Either that, or he will be me- a lucky satirist.

------
rfreytag
I think this is actually an argument for more accessible markets. Retail
investing was not offering vehicles to the average investor who wanted to
invest believing that house prices would fall. I wondered to many professional
and non-professional investors how t invest against the housing market to no
avail. If people had understood how to "bet" against house prices then I am
confident the bubble would have deflated more gently and earlier. The easiest
retail position to take is a "long" purchase of an investment instrument. What
is needed is the knowledge of and retail accessibility to bubble-deflating
investments.

How far should this go? Anyone should be able to own and even construct
derivatives. Such a market would bring along a host of educational material
and means to understand the provenance of your derivatives and the counter-
party risk. Obviously this accessibility and transparency would benefit
professional derivative investors as the pool of clients, information,
transparency, and alternative parties and views with which to trade expands.

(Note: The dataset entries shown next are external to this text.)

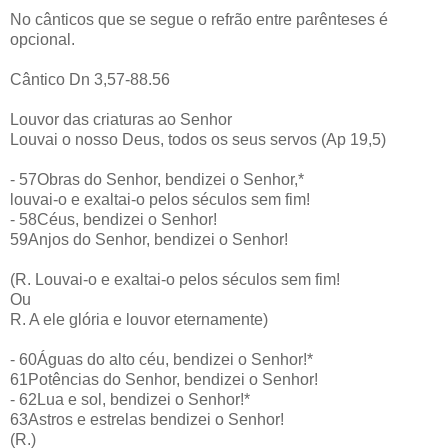
No cânticos que se segue o refrão entre parênteses é
opcional.
Cântico Dn 3,57-88.56
Louvor das criaturas ao Senhor
Louvai o nosso Deus, todos os seus servos (Ap 19,5)
- 57Obras do Senhor, bendizei o Senhor,*
louvai-o e exaltai-o pelos séculos sem fim!
- 58Céus, bendizei o Senhor!
59Anjos do Senhor, bendizei o Senhor!
(R. Louvai-o e exaltai-o pelos séculos sem fim!
Ou
R. A ele glória e louvor eternamente)
- 60Águas do alto céu, bendizei o Senhor!*
61Potências do Senhor, bendizei o Senhor!
- 62Lua e sol, bendizei o Senhor!*
63Astros e estrelas bendizei o Senhor!
(R.)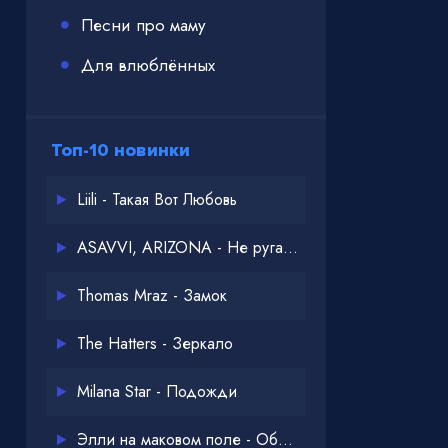
Песни про маму
Для влюблённых
Топ-10 новинки
Liili - Такая Вот Любовь
ASAVVI, ARIZONA - Не ругайся
Thomas Mraz - Замок
The Hatters - Зеркало
Milana Star - Подожди
Элли на маковом поле - Обнимай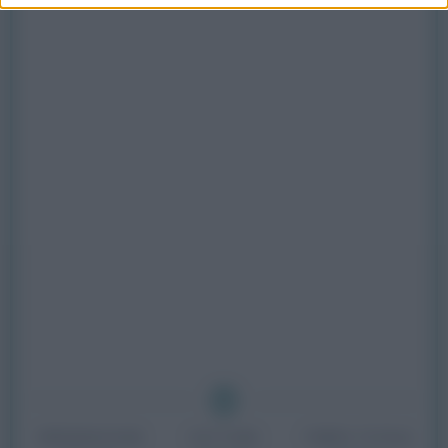
PREPARAZIONE
COTTURA
TEMPO TOTALE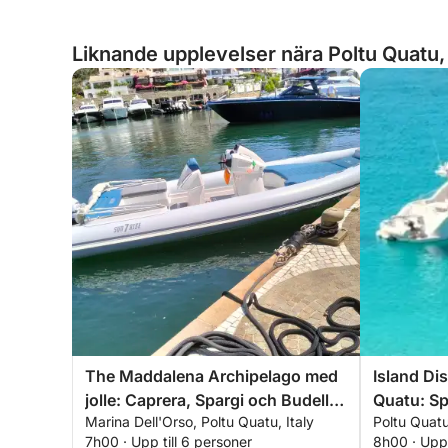
Liknande upplevelser nära Poltu Quatu, 
The Maddalena Archipelago med
Island Di
jolle: Caprera, Spargi och Budelli
Quatu: Sp
Marina Dell'Orso, Poltu Quatu, Italy
Poltu Quatu,
från Poltu Quatu
Maddale
7h00 · Upp till 6 personer
8h00 · Upp 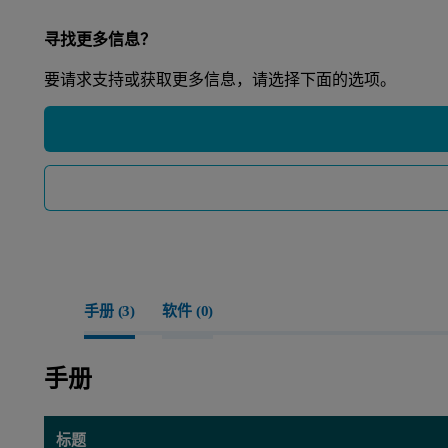
寻找更多信息？
要请求支持或获取更多信息，请选择下面的选项。
手册 (
3
)
软件 (
0
)
手册
标题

But this is impossible as long as the notion of "qualified investor" exists.
If Greenspan and traditional economics has any hope of being correct then what
is needed is to enlarge the pool of "qualified investors" to simply everyone.
We need not more regulation but less but for the requirement that the
prospectus be accurate, intelligible, and anyone that sells "investments" must
do business with anyone has the purchase price.

Taleb says market-based black swans are becoming more common. The question is:
are they common enough to make a profitable business out of suppressing them?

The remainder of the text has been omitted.